**WORK TO COMPLETE**. Starting with the line that contains "List every element" and ending with the last line of the entries, repeat exactly those lines and nothing else, pictures excluded.

# # # # # # #

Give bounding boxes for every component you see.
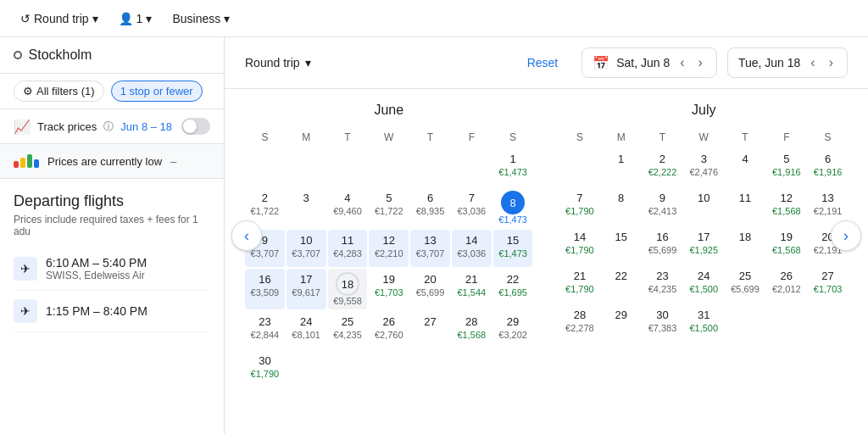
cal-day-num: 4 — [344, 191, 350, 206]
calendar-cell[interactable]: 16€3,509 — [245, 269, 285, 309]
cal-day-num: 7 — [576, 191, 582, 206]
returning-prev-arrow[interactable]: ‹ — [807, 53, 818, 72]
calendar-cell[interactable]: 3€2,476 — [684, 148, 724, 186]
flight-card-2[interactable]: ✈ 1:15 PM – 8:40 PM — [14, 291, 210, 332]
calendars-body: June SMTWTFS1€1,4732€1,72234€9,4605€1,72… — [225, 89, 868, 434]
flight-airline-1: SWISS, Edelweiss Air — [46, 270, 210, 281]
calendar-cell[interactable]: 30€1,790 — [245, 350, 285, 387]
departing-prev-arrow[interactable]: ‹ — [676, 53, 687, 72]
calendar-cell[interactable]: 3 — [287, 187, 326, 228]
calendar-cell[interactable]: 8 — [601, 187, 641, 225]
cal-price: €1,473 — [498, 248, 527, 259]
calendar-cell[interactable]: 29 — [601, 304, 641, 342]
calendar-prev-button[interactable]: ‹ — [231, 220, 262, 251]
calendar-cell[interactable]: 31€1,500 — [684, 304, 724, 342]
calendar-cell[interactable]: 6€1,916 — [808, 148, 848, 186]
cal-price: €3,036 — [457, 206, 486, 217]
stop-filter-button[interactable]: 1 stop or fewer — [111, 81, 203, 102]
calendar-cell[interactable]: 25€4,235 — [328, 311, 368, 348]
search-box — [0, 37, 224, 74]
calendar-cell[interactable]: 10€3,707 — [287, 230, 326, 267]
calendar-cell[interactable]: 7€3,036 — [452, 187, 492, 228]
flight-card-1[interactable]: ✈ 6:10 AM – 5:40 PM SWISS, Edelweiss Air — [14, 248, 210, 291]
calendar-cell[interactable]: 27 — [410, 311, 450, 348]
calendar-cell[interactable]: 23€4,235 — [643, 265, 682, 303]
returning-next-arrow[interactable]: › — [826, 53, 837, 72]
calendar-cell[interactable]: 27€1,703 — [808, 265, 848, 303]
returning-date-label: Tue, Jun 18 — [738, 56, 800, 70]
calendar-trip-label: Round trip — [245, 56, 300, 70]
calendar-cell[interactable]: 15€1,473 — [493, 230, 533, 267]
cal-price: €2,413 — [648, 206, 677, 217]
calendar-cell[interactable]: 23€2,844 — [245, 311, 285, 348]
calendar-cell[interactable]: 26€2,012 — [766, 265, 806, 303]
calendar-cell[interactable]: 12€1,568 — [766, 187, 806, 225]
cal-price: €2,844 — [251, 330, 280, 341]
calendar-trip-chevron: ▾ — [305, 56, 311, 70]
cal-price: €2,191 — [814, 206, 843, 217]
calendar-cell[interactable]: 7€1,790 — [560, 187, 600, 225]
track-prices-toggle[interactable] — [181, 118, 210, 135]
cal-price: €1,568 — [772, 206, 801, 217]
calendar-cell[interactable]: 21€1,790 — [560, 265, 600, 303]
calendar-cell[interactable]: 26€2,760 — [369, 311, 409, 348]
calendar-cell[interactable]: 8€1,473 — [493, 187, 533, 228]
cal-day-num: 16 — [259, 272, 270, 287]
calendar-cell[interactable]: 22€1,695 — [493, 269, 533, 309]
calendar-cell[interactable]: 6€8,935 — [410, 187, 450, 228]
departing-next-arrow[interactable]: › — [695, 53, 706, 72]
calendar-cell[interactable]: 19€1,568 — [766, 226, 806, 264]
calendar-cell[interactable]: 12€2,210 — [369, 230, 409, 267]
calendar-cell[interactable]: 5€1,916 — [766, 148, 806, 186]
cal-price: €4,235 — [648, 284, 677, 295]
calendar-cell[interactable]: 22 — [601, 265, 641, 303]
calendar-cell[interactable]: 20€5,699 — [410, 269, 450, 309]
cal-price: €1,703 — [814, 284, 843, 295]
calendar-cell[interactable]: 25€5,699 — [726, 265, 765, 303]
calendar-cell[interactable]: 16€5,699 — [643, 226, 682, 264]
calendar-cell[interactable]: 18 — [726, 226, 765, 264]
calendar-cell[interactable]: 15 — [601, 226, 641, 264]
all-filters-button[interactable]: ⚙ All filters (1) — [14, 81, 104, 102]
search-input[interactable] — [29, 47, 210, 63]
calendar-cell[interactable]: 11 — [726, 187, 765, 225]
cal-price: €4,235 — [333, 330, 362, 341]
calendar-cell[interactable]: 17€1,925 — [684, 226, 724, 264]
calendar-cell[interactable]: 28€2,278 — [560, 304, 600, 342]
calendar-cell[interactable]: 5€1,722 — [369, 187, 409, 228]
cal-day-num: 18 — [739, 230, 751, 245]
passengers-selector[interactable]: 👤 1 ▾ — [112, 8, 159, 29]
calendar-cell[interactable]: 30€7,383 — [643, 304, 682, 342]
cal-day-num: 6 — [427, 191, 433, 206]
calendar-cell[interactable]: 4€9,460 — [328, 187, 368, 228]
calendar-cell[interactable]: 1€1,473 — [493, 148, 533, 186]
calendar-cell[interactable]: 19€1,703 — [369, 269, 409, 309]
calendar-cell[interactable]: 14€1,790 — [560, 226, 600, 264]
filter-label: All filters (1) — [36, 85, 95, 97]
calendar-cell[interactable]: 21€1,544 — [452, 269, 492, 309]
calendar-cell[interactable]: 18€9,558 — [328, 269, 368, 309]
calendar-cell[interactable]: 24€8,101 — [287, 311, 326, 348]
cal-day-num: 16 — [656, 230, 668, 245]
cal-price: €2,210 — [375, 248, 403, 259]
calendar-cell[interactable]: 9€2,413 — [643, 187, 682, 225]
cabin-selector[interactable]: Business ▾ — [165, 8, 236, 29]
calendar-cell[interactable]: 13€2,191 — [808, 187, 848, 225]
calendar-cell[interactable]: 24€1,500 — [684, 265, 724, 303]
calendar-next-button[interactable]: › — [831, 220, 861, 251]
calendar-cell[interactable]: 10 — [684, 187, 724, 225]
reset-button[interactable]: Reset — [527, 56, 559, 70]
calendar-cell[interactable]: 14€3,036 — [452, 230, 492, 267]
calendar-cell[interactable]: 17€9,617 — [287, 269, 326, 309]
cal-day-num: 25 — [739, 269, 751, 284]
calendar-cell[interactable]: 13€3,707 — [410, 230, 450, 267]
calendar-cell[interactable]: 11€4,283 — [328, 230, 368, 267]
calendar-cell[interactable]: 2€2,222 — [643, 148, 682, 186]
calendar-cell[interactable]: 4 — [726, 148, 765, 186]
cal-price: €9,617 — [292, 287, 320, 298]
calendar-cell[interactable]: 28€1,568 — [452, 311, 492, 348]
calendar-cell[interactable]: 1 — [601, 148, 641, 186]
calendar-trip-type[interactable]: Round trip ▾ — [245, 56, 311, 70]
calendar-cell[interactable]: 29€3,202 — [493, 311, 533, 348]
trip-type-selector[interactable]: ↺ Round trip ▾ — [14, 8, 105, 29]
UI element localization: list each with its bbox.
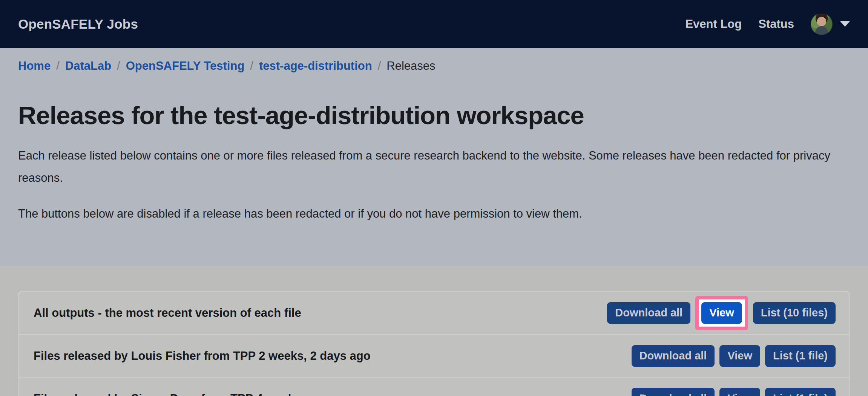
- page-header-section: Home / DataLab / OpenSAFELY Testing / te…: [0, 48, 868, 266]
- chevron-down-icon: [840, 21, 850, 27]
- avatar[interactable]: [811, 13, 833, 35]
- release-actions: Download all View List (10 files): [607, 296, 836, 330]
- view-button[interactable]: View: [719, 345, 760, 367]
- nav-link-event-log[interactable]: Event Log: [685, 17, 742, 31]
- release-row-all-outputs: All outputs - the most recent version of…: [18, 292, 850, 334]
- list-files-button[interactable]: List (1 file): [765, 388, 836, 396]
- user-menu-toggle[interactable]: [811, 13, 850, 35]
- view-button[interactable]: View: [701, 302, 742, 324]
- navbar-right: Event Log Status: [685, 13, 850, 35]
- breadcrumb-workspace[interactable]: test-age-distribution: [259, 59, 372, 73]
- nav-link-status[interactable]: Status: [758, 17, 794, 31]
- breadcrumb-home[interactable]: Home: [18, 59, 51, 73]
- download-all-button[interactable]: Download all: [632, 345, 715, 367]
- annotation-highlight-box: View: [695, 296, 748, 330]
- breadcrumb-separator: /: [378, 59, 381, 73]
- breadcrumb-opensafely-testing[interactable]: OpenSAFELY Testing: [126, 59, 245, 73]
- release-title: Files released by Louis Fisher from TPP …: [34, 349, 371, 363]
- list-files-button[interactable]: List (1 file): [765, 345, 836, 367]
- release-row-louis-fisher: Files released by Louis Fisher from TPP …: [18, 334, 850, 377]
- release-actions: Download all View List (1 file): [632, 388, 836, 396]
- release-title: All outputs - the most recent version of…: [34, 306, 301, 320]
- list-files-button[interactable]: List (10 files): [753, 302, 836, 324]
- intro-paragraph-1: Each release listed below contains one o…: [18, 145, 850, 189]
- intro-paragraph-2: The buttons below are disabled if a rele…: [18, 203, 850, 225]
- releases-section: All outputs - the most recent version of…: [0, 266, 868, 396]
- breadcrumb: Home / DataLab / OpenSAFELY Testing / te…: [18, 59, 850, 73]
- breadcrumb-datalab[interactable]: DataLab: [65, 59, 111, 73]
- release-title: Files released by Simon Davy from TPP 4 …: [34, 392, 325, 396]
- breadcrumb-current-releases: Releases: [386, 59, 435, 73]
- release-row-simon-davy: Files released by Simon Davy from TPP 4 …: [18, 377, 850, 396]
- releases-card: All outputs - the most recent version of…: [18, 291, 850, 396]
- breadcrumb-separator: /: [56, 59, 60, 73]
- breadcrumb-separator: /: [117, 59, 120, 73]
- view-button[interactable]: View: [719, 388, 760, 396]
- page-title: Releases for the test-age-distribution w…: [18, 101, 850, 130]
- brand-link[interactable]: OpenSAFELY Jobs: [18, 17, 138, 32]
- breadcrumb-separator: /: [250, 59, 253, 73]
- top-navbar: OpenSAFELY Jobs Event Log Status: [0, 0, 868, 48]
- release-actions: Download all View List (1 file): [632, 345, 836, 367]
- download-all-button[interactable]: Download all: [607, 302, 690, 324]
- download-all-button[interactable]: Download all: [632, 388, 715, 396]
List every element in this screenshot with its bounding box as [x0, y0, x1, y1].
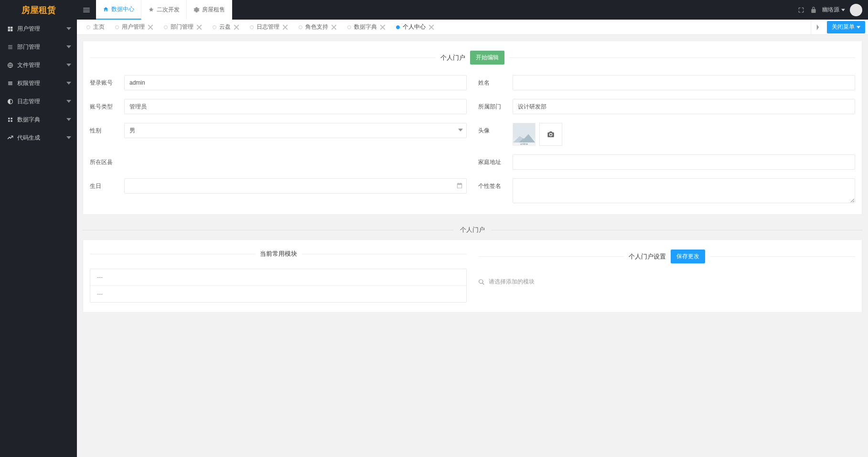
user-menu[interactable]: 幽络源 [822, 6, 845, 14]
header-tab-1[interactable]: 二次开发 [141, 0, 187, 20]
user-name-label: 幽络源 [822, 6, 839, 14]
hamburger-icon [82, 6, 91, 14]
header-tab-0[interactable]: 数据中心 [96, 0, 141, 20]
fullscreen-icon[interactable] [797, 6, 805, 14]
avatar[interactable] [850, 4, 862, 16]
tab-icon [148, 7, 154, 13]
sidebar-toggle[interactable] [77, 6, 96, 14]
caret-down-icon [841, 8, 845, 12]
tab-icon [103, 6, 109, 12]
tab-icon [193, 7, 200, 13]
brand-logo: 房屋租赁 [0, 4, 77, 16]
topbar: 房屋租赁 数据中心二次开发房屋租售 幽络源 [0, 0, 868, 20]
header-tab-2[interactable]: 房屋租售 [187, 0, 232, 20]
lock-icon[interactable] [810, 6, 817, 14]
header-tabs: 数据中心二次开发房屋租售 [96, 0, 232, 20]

# # # # # # #

**WRITTEN REPLY**.
List every element in this screenshot with its bounding box as [x0, y0, x1, y1].
user-menu[interactable]: 幽络源 [822, 6, 845, 14]
header-tab-1[interactable]: 二次开发 [141, 0, 187, 20]
user-name-label: 幽络源 [822, 6, 839, 14]
hamburger-icon [82, 6, 91, 14]
header-tab-0[interactable]: 数据中心 [96, 0, 141, 20]
fullscreen-icon[interactable] [797, 6, 805, 14]
avatar[interactable] [850, 4, 862, 16]
tab-icon [148, 7, 154, 13]
sidebar-toggle[interactable] [77, 6, 96, 14]
caret-down-icon [841, 8, 845, 12]
tab-icon [103, 6, 109, 12]
tab-icon [193, 7, 200, 13]
brand-logo: 房屋租赁 [0, 4, 77, 16]
topbar: 房屋租赁 数据中心二次开发房屋租售 幽络源 [0, 0, 868, 20]
header-tab-2[interactable]: 房屋租售 [187, 0, 232, 20]
lock-icon[interactable] [810, 6, 817, 14]
header-tabs: 数据中心二次开发房屋租售 [96, 0, 232, 20]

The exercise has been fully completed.